Requirement:
Below are entries; work out how many of their lines include the string "were", and reply with the number only.
[Information shown — start]
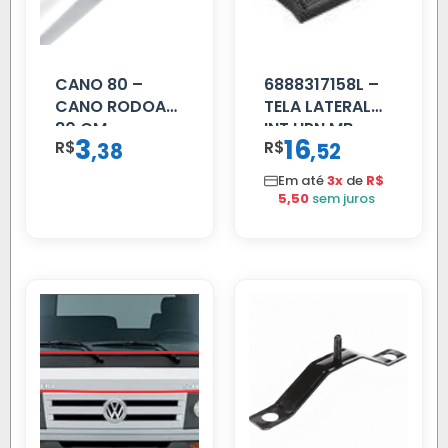
CANO 80 –
6888317158L –
CANO RODOAR
TELA LATERAL
80 CM
INT HPN MB
3
16
R$
,
R$
,
38
52
709/MB 1618 LD
TELA
Em até
3x
de
R$
5,50
sem juros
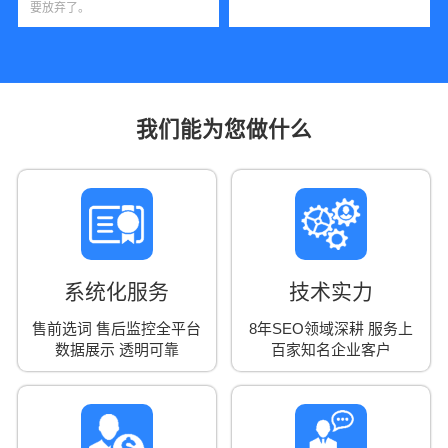
要放弃了。
我们能为您做什么
系统化服务
技术实力
售前选词 售后监控全平台
8年SEO领域深耕 服务上
数据展示 透明可靠
百家知名企业客户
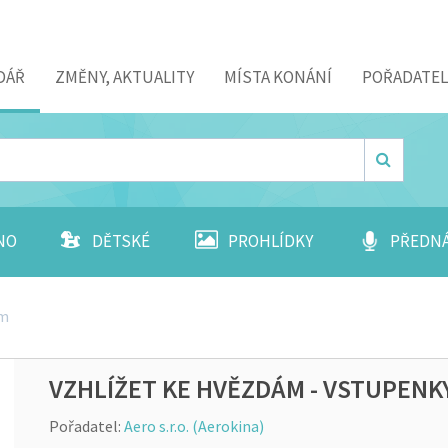
DÁŘ
ZMĚNY, AKTUALITY
MÍSTA KONÁNÍ
POŘADATEL
NO
DĚTSKÉ
PROHLÍDKY
PŘEDN
ám
VZHLÍŽET KE HVĚZDÁM - VSTUPENK
Pořadatel:
Aero s.r.o. (Aerokina)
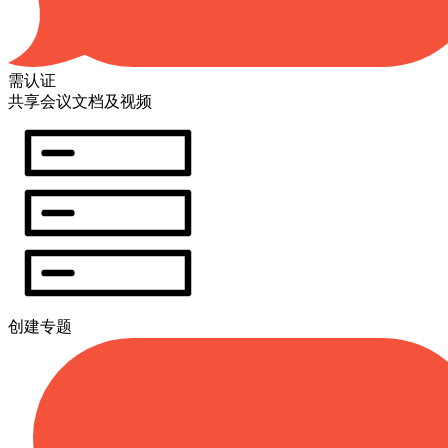
需认证
共享会议文档及视频
创建专题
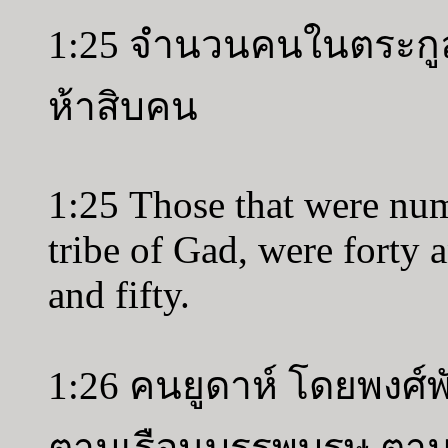
1:25 จำนวนคนในตระกูลก
ห้าสิบคน
1:25 Those that were num
tribe of Gad, were forty 
and fifty.
1:26 คนยูดาห์ โดยพงศ์
ตามเรือนบรรพบุรุษ ตาม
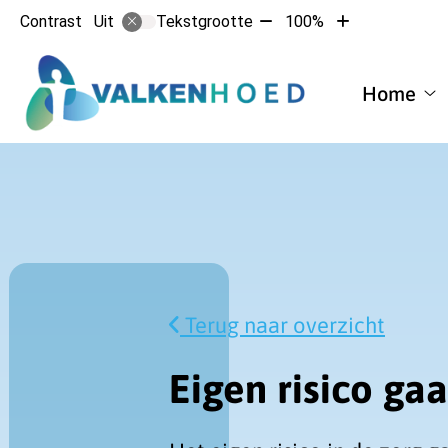
Tekst
Tekst
Contrast
Tekstgrootte
100%
Uit
verkleinen
vergroten
met
met
Hoofdmen
10%
10%
Home
H
su
Terug naar overzicht
Eigen risico g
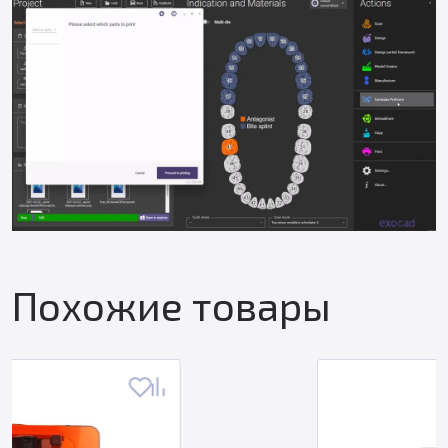
Похожие товары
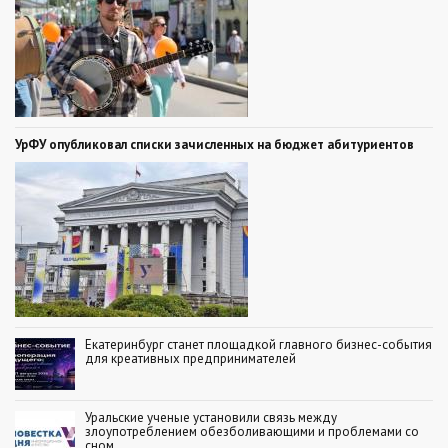
УрФУ опубликовал списки зачисленных на бюджет абитуриентов
Екатеринбург станет площадкой главного бизнес-события
для креативных предпринимателей
Уральские ученые установили связь между
злоупотреблением обезболивающими и проблемами со
сном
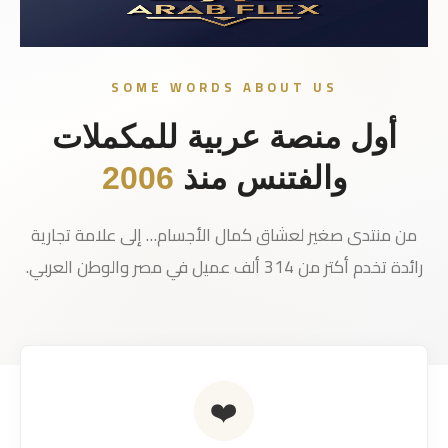
SOME WORDS ABOUT US
أول منصة عربية للمكملات
والفتنس منذ
2006
من منتدى صغير لعشاق كمال الأجسام… إلى علامة تجارية
رائدة تخدم أكتر من 314 ألف عميل في مصر والوطن العربي.
❤️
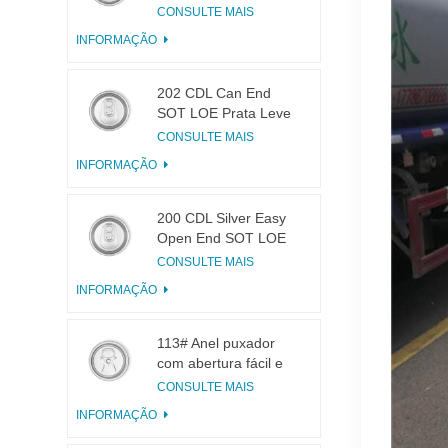
latas 200 B64 SOT
CONSULTE MAIS
LOE
INFORMAÇÃO
202 CDL Can End
SOT LOE Prata Leve
EOE
CONSULTE MAIS
INFORMAÇÃO
200 CDL Silver Easy
Open End SOT LOE
Epóxi
CONSULTE MAIS
INFORMAÇÃO
113# Anel puxador
com abertura fácil e
pequena abertura
CONSULTE MAIS
para suco de frutas
INFORMAÇÃO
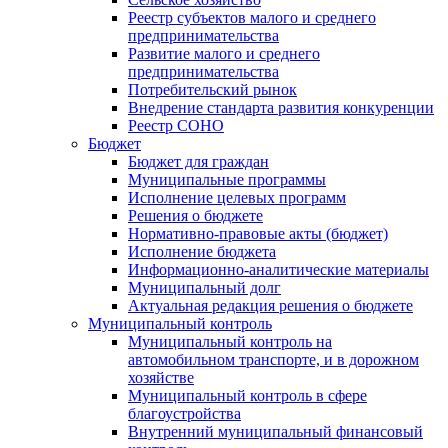
Реестр субъектов малого и среднего
предпринимательства
Развитие малого и среднего
предпринимательства
Потребительский рынок
Внедрение стандарта развития конкуренции
Реестр СОНО
Бюджет
Бюджет для граждан
Муниципальные программы
Исполнение целевых программ
Решения о бюджете
Нормативно-правовые акты (бюджет)
Исполнение бюджета
Информационно-аналитические материалы
Муниципальный долг
Актуальная редакция решения о бюджете
Муниципальный контроль
Муниципальный контроль на
автомобильном транспорте, и в дорожном
хозяйстве
Муниципальный контроль в сфере
благоустройства
Внутренний муниципальный финансовый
[Information shown — finish]
Output for this exercise:
2